* Directions for this task *
The span to repeat in the listing below runs from the line containing "Ver modelos" to the line containing "06.08.2024 sa", inclusive. Repeat it exactly, and only it.

*** Block opens ***

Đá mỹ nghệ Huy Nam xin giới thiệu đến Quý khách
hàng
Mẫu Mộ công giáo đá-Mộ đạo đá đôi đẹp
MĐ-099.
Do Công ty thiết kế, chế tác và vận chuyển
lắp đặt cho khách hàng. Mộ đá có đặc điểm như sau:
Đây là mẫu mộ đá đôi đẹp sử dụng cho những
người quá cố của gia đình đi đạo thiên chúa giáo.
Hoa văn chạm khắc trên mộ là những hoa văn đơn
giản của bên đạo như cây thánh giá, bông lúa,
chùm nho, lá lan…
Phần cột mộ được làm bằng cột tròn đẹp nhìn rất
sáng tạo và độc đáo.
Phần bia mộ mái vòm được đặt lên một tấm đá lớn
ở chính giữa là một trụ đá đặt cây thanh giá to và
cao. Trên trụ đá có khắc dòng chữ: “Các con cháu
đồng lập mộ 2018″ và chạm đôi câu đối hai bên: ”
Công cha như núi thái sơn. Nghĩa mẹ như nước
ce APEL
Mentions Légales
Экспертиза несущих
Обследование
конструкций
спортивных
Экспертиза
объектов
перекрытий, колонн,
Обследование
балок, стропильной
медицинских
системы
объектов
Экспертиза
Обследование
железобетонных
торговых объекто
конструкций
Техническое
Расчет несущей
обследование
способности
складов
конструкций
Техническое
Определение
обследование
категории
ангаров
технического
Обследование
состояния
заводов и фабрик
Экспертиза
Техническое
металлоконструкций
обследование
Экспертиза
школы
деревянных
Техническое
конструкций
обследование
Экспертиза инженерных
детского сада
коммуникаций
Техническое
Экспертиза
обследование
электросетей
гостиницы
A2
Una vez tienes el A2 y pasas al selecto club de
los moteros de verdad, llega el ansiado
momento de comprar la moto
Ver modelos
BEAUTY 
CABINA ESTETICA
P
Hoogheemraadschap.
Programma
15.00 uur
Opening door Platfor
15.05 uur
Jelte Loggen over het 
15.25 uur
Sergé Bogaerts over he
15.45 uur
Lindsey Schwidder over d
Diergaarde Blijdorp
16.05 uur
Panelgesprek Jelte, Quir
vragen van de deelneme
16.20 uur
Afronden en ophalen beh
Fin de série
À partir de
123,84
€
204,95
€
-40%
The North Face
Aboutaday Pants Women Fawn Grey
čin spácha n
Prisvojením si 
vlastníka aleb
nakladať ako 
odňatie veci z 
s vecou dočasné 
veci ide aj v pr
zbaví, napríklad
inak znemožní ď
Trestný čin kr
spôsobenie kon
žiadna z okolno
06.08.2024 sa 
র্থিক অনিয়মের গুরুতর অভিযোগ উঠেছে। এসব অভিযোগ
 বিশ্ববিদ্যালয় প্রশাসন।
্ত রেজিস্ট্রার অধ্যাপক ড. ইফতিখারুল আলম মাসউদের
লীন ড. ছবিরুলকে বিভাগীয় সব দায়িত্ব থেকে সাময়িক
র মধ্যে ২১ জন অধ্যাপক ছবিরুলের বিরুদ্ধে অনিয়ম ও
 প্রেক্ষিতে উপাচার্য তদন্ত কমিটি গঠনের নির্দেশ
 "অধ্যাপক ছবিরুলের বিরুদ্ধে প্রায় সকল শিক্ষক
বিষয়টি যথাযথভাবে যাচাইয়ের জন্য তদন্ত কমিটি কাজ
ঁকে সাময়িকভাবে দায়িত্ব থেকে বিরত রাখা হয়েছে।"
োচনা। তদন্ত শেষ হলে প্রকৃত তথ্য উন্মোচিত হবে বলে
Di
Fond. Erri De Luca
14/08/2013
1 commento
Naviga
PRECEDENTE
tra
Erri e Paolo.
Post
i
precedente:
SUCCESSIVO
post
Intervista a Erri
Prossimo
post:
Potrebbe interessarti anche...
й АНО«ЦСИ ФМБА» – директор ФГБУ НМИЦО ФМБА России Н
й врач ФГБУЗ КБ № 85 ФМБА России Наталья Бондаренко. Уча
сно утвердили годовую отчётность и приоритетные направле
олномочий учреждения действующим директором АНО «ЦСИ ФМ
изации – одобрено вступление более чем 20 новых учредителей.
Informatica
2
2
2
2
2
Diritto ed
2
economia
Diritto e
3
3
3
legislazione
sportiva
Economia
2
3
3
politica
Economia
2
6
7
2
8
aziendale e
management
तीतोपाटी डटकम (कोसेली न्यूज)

*** Block closes ***

* Solution below *
Ver modelos
BEAUTY 
CABINA ESTETICA
P
Hoogheemraadschap.
Programma
15.00 uur
Opening door Platfor
15.05 uur
Jelte Loggen over het 
15.25 uur
Sergé Bogaerts over he
15.45 uur
Lindsey Schwidder over d
Diergaarde Blijdorp
16.05 uur
Panelgesprek Jelte, Quir
vragen van de deelneme
16.20 uur
Afronden en ophalen beh
Fin de série
À partir de
123,84
€
204,95
€
-40%
The North Face
Aboutaday Pants Women Fawn Grey
čin spácha n
Prisvojením si 
vlastníka aleb
nakladať ako 
odňatie veci z 
s vecou dočasné 
veci ide aj v pr
zbaví, napríklad
inak znemožní ď
Trestný čin kr
spôsobenie kon
žiadna z okolno
06.08.2024 sa 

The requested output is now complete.